#### [Problem to work on]
Only the lines below between the ones containing "Comment choisir les bons" and "mal à ressentir cela, il est également", inclusive, are to be reproduced, each exactly as it stands.

------ Excerpted data

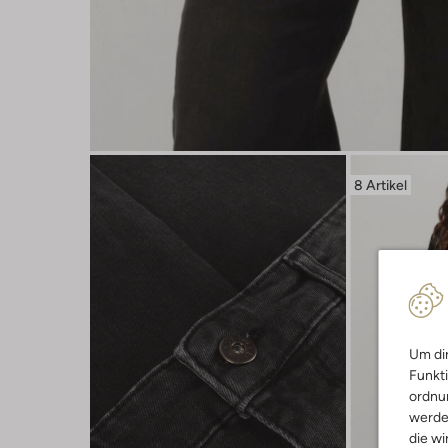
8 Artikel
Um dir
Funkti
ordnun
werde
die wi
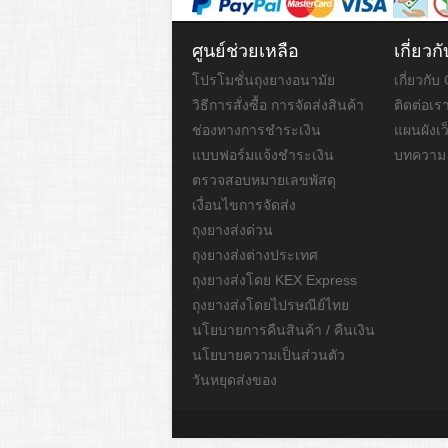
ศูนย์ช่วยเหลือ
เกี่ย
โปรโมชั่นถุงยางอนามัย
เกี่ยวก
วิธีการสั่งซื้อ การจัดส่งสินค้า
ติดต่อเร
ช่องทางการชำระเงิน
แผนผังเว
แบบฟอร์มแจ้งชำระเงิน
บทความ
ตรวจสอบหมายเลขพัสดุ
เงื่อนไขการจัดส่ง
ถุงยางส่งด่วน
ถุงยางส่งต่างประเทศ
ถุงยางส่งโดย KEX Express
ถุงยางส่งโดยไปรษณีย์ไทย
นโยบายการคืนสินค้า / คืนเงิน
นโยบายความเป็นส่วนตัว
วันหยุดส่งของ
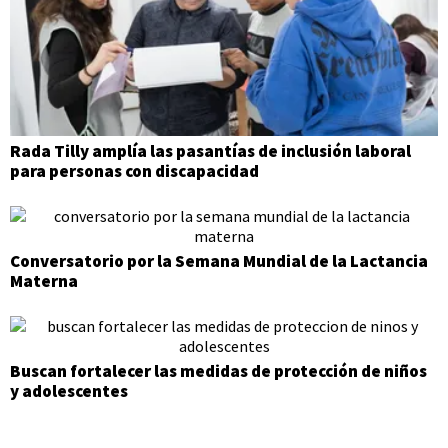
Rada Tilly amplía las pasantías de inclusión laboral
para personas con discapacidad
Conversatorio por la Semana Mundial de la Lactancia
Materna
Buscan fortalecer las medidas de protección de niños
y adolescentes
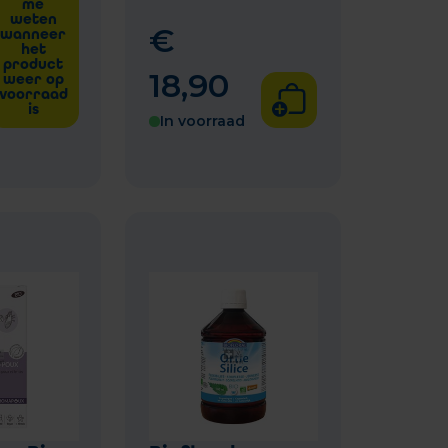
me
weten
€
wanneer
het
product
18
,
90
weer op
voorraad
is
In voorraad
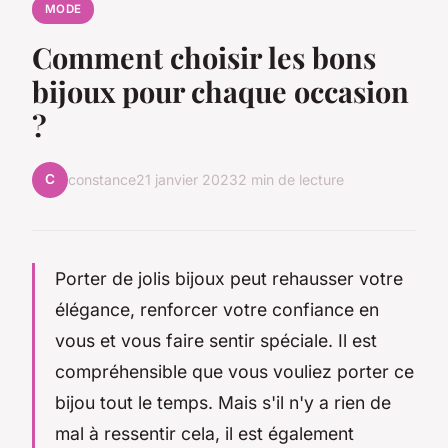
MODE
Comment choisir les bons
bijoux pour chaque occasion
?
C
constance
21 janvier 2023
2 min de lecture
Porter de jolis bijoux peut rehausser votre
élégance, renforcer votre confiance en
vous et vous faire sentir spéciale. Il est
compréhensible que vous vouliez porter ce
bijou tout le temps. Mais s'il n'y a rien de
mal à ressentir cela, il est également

------------
------ Excerpted data

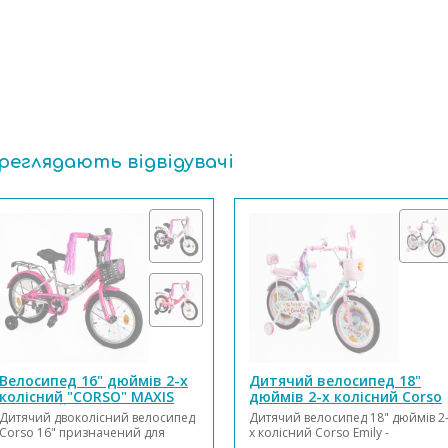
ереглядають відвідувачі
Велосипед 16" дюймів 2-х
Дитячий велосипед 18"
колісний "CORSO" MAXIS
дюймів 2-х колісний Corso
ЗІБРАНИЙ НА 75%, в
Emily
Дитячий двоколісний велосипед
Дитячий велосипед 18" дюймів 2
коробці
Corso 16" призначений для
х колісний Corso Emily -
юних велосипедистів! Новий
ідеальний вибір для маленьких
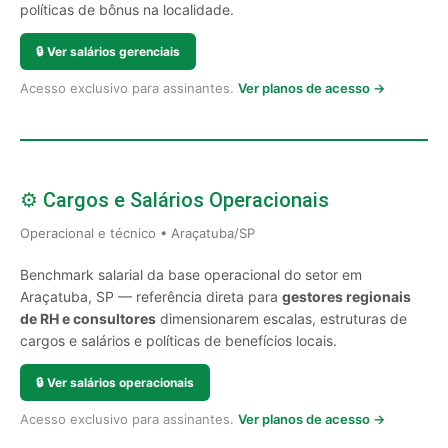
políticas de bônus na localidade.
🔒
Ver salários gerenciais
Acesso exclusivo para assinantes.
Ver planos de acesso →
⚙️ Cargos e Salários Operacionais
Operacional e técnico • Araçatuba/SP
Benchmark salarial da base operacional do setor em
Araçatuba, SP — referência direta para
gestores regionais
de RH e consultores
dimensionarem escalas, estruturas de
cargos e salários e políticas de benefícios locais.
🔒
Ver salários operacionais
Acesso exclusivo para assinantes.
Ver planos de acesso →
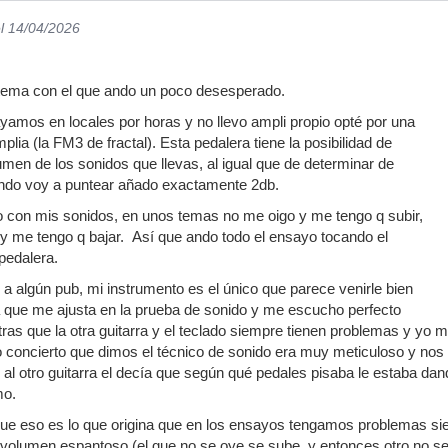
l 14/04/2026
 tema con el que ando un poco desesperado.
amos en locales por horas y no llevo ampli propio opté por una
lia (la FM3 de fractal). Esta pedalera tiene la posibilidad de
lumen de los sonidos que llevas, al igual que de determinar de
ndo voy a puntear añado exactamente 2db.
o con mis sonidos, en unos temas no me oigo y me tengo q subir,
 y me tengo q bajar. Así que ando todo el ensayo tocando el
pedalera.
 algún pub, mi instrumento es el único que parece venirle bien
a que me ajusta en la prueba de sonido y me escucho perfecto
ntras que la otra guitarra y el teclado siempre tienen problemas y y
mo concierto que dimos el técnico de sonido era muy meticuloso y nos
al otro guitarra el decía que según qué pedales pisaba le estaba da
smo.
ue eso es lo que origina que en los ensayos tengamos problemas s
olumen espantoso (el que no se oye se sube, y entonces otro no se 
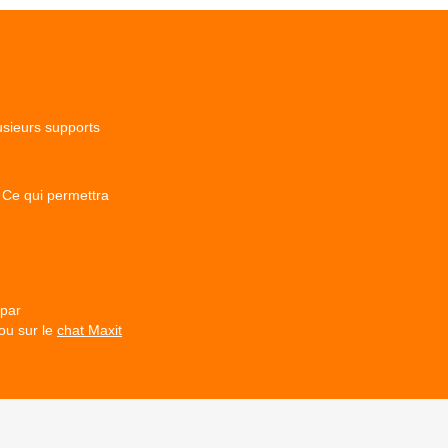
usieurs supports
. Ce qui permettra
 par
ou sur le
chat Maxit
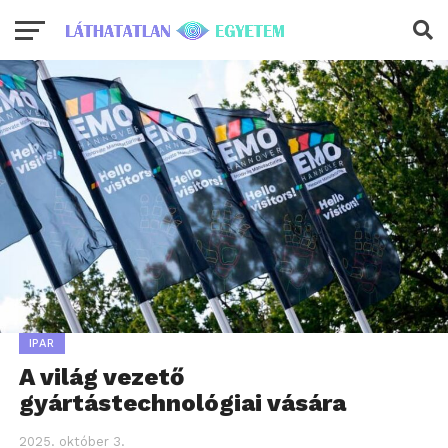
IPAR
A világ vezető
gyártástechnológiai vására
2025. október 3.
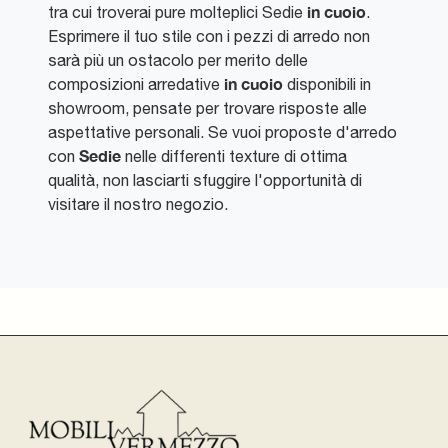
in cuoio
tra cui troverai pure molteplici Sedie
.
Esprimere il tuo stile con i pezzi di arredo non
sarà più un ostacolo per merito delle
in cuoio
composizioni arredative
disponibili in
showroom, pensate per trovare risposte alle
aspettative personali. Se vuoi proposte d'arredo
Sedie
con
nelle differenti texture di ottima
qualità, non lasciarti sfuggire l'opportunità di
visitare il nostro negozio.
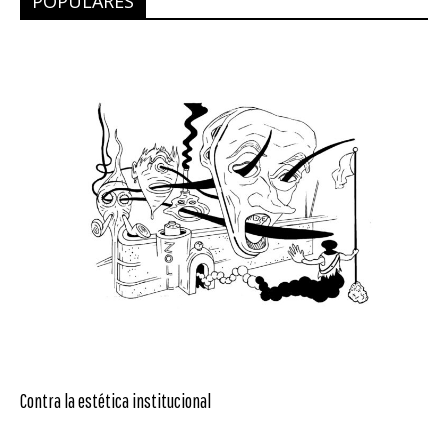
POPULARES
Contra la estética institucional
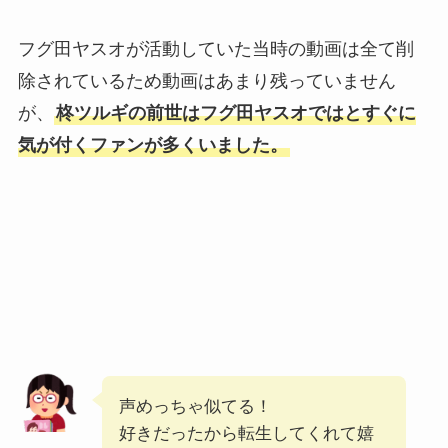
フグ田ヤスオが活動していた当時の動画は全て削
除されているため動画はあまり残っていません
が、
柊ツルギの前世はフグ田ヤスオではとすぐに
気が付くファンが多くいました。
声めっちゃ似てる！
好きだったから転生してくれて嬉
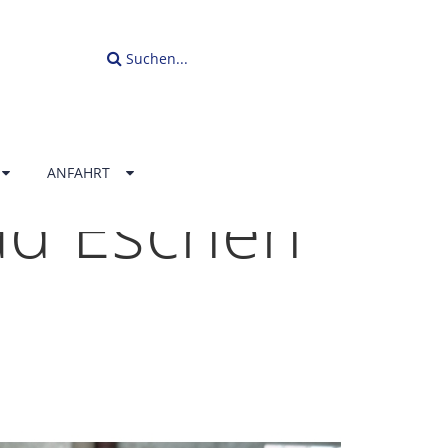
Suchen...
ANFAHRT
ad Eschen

------------
------ Excerpted data

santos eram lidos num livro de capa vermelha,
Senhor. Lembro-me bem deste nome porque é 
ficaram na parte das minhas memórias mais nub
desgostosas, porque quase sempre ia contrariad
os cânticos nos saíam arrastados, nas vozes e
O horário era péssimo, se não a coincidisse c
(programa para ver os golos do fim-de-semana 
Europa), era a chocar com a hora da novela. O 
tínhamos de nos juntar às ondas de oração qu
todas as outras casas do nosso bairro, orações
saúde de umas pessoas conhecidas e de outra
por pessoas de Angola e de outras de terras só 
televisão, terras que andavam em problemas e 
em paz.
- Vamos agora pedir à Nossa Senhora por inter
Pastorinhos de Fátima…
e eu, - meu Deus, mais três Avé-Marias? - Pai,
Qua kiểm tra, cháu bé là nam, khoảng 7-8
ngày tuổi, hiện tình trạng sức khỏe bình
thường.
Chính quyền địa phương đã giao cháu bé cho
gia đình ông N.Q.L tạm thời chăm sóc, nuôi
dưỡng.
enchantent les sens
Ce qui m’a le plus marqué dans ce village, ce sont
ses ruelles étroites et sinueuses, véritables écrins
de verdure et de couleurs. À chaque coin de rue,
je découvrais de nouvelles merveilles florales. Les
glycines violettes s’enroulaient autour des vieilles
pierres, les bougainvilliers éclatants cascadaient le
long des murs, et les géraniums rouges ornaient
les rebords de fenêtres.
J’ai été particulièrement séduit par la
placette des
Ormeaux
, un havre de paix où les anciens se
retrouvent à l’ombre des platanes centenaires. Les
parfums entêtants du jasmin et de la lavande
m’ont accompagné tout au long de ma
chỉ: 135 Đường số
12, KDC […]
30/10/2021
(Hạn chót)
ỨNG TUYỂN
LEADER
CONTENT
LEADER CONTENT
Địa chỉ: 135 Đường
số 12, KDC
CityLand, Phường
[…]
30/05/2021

------------

#### [Your response]
Comment choisir les bons
bijoux pour chaque occasion
?
C
constance
21 janvier 2023
2 min de lecture
Porter de jolis bijoux peut rehausser votre
élégance, renforcer votre confiance en
vous et vous faire sentir spéciale. Il est
compréhensible que vous vouliez porter ce
bijou tout le temps. Mais s'il n'y a rien de
mal à ressentir cela, il est également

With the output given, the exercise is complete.